Even in kindergartens we have conflicts among the children giving rise to violence and bullying. A religious sister, after reading an article in the daily paper brings the subject to our attention in the opinion page of the Catholic Times. She asks the readers how are we to deal with the increase of this type of violence?

A soldier recently because of bullying in his army camp responded with a shooting rage. Those of us  who have  experienced bullying, know how dispiriting and what it does to our self-respect. We, growing up, have seen this bullying and alienating of our friends. In those cases how did we behave? Although we did not join the bullying were we indifferent towards what was happening, feel no guilt from being a passive spectator? Were we like those who passed the one on the side of the road in Jesus' parable?

She feels the competitive society that is being formed with the rich becoming richer and the poor becoming poorer is not irrelevant to the question of alienation we are seeing. The emphasis that we put on education is going to put those who are not attracted to mental attainments at a great disadvantage. In an environment that extols mental achievements,  teachers will consider a student not able to keep up with the other students as a problem, a reason classmates often bully students. Many children who are annoying the slower students do not feel they are doing anything wrong.

She recommends that we try to put ourselves in the place of those who are being alienated in our society. We have not been good in doing this within our educational system; she laments. We are able to do this when we take time to reflect on our way of living. How much time to we give to this kind of self-introspection? We are too busy to take time out of schedules to reflect on the way we live.

Happiness blossoms with our relations. When we are separated from the relational net to which we belong we are separating ourselves from happiness. Isn't this the reason that Jesus wanted to include the enemies in this relational net? They also have  a need to be happy as a part of God's creation.

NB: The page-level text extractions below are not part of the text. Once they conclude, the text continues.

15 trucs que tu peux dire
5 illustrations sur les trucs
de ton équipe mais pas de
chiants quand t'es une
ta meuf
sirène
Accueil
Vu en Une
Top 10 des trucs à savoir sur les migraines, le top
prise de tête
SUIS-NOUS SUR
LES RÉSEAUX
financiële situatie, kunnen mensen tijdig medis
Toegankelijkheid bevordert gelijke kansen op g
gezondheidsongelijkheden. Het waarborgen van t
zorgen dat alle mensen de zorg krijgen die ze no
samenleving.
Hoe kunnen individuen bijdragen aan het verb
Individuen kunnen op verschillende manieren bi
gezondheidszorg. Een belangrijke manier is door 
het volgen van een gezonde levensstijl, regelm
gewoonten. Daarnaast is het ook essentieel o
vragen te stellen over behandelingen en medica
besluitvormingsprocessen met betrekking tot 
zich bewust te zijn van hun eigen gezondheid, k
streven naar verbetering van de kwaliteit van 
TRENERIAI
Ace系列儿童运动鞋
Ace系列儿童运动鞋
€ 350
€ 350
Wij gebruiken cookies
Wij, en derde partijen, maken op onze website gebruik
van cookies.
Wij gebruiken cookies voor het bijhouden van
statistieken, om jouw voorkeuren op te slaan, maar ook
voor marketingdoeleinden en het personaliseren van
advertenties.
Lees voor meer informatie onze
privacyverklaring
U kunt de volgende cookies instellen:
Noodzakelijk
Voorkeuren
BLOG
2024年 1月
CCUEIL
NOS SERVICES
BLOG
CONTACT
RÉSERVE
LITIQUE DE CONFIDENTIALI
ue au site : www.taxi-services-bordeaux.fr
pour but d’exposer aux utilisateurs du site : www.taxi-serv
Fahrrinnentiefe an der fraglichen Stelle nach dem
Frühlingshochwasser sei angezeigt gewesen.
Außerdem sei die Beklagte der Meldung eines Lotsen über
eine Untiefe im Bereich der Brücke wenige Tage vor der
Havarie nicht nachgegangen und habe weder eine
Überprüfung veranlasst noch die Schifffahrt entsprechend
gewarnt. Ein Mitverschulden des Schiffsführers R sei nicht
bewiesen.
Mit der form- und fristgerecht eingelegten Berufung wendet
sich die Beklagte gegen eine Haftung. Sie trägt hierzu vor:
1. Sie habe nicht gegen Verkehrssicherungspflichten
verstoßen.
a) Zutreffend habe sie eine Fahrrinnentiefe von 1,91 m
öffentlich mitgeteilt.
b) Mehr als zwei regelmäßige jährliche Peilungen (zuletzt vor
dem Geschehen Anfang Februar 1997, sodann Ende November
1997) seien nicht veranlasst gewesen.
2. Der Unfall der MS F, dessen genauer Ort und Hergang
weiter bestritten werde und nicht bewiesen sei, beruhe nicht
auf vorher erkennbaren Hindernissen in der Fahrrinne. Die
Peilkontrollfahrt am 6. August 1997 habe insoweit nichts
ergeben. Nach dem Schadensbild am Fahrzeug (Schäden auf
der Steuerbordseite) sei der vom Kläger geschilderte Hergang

Even though there is no bullying involved many are lonely and feel alienated from others. The need for intimacy in our relational network has been loosening, and many have been excluded from the network. Happiness is not something that we grasp but is a gift we receive when those around us are happy. We have to look around us and see those who are stooped over with sadness and give them hope. The words we use and the efforts we make to listen to them may be the means of opening their hearts. This is one step in adding to our own happiness. Isn't this the way we can do something to remedy the abuse and alienation that are wide spread in our society and bring happiness to the lives of many?